Word for word, repeat the entries, minus the pictures.

*** Source material Section Begins ***

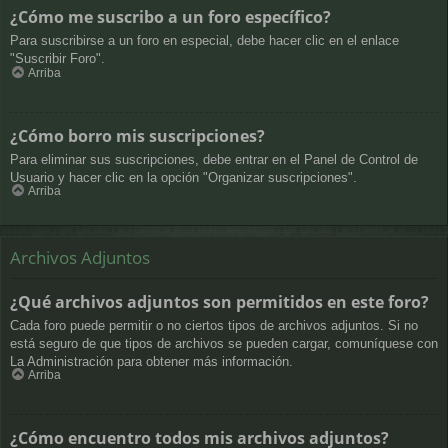
¿Cómo me suscribo a un foro específico?
Para suscribirse a un foro en especial, debe hacer clic en el enlace
"Suscribir Foro".
Arriba
¿Cómo borro mis suscripciones?
Para eliminar sus suscripciones, debe entrar en el Panel de Control de
Usuario y hacer clic en la opción "Organizar suscripciones".
Arriba
Archivos Adjuntos
¿Qué archivos adjuntos son permitidos en este foro?
Cada foro puede permitir o no ciertos tipos de archivos adjuntos. Si no
está seguro de que tipos de archivos se pueden cargar, comuníquese con
La Administración para obtener más información.
Arriba
¿Cómo encuentro todos mis archivos adjuntos?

*** Source material Section Ends ***

[Answer space]:
¿Cómo me suscribo a un foro específico?
Para suscribirse a un foro en especial, debe hacer clic en el enlace
"Suscribir Foro".
Arriba
¿Cómo borro mis suscripciones?
Para eliminar sus suscripciones, debe entrar en el Panel de Control de
Usuario y hacer clic en la opción "Organizar suscripciones".
Arriba
Archivos Adjuntos
¿Qué archivos adjuntos son permitidos en este foro?
Cada foro puede permitir o no ciertos tipos de archivos adjuntos. Si no
está seguro de que tipos de archivos se pueden cargar, comuníquese con
La Administración para obtener más información.
Arriba
¿Cómo encuentro todos mis archivos adjuntos?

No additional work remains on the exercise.